The diner is nearly empty. Tiny has her back to Frank, so does Joe Pike. Mick Stallings puts a big tip on the table, hoping Tiny will see it, and saunters back to the postboxes to check his mail. If Frank stands up like this, Tiny Medford will turn around and make some crack about the tent pitched in his shorts. She’ll be so loud that both Hank and Vada will turn around to see what the fuss is about, and Frank will die right here in front of Vada.

And Joe Pike? He’d like nothing better than to see the wanting in Frank’s heart so he can squash it like a bug. Joe would do even worse if he saw Frank’s private saluting Vada. Desperate, Frank does what he’s always done at the end of every shift since he resigned himself to a life in Round O. He looks around the old place and asks himself the question that has haunted him since his mother left.
Who marries a diner to a general store to a post office? Who finds the woman of his dreams and then lets her go away forever? Who does that kind of thing? My daddy, that’s who.

The answer never fails to make Frank feel like he is being sucked into a destiny that is not his own. Unavoidable. Unstoppable. He doesn’t have to look down at his pants to know he is shrunk down, way past cold-shower size. He stands without the embarrassment of a horny schoolboy and takes another look around the Sit Down Diner
.
For the first time in his life, he thanks the God he stopped believing in when he was seven for this old place, for sending the woman of his dreams his way. And if God’s not too busy being mad at him, Frank prays He’ll let her love him back.

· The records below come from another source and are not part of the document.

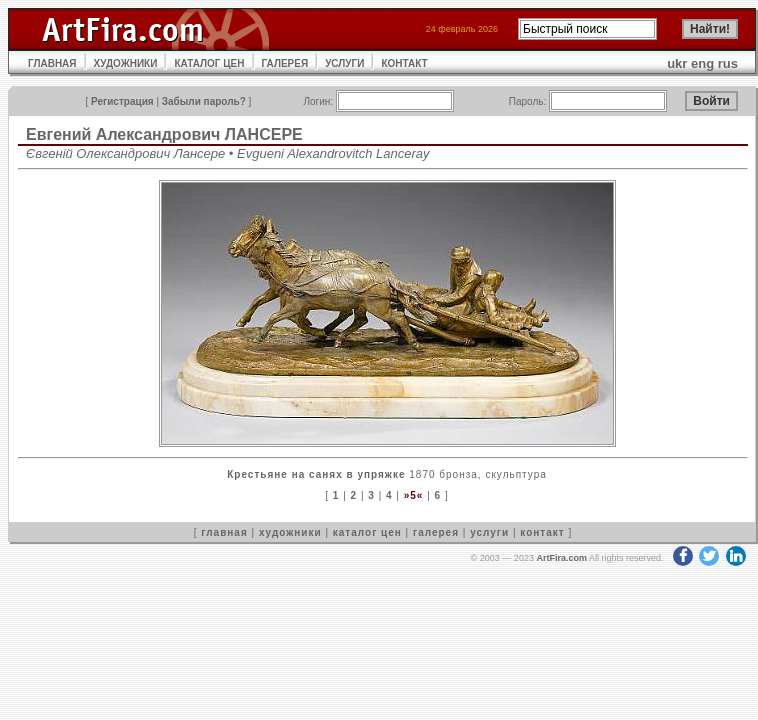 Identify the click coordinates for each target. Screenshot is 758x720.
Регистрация (122, 101)
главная (224, 532)
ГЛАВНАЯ (52, 63)
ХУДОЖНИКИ (126, 63)
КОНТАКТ (404, 63)
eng (702, 63)
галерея (436, 532)
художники (290, 532)
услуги (489, 532)
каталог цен (367, 532)
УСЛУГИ (344, 63)
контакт (542, 532)
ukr (677, 63)
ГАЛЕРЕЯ (285, 63)
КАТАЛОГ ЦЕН (209, 63)
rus (728, 63)
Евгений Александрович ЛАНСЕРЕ (164, 134)
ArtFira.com (561, 558)
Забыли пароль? (204, 101) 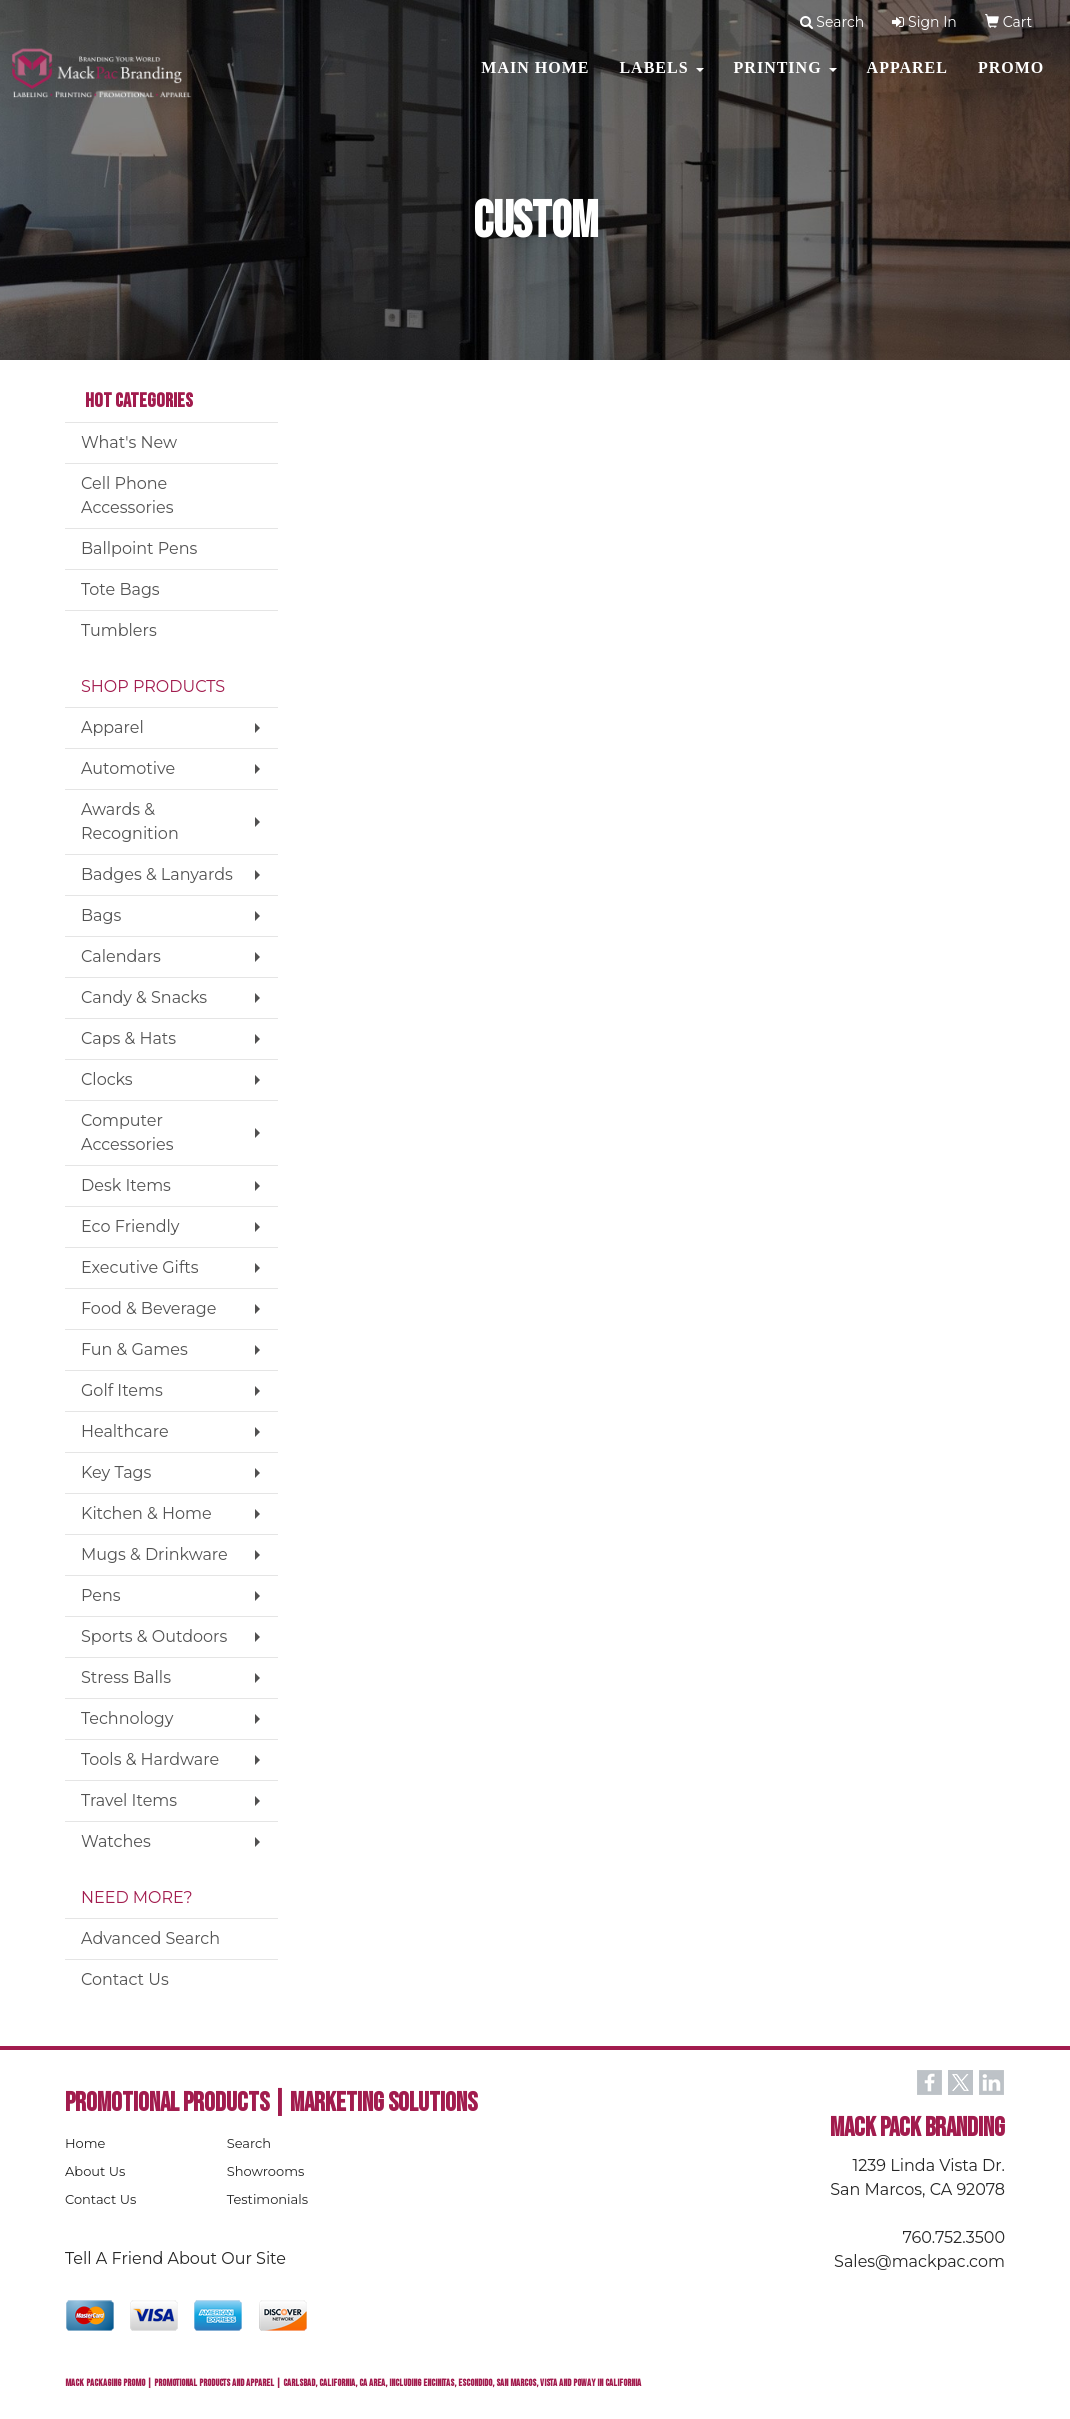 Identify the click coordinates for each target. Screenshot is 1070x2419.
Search (249, 2143)
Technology (127, 1718)
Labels (661, 79)
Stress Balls (126, 1677)
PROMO (1011, 79)
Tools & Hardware (150, 1759)
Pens (101, 1595)
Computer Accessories (127, 1132)
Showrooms (266, 2171)
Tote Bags (120, 589)
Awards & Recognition (130, 821)
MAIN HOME (535, 79)
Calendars (121, 956)
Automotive (128, 768)
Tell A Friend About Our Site (175, 2258)
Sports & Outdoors (154, 1636)
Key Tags (116, 1472)
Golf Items (122, 1390)
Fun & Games (134, 1349)
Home (85, 2143)
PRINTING (785, 79)
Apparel (907, 79)
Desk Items (126, 1185)
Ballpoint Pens (139, 548)
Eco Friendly (130, 1226)
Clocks (107, 1079)
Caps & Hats (128, 1038)
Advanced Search (150, 1938)
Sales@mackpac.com (919, 2261)
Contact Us (125, 1979)
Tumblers (119, 630)
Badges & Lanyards (157, 874)
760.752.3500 (954, 2237)
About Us (95, 2171)
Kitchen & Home (146, 1513)
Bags (101, 915)
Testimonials (267, 2199)
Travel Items (129, 1800)
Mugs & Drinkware (154, 1554)
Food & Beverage (148, 1308)
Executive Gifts (140, 1267)
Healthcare (125, 1431)
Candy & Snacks (144, 997)
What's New (129, 442)
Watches (116, 1841)
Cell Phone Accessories (127, 495)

The screen door on the opposite end of the building slams behind Vada and bounces against the frame a couple times to underscore the fact that she’s gone. The thud in Frank’s gut returns, a different kind of emptiness than when he came to work this morning. But he can almost see the promise of a new destiny and the promise that Vada Hadley will be back for her mail every day but Sunday.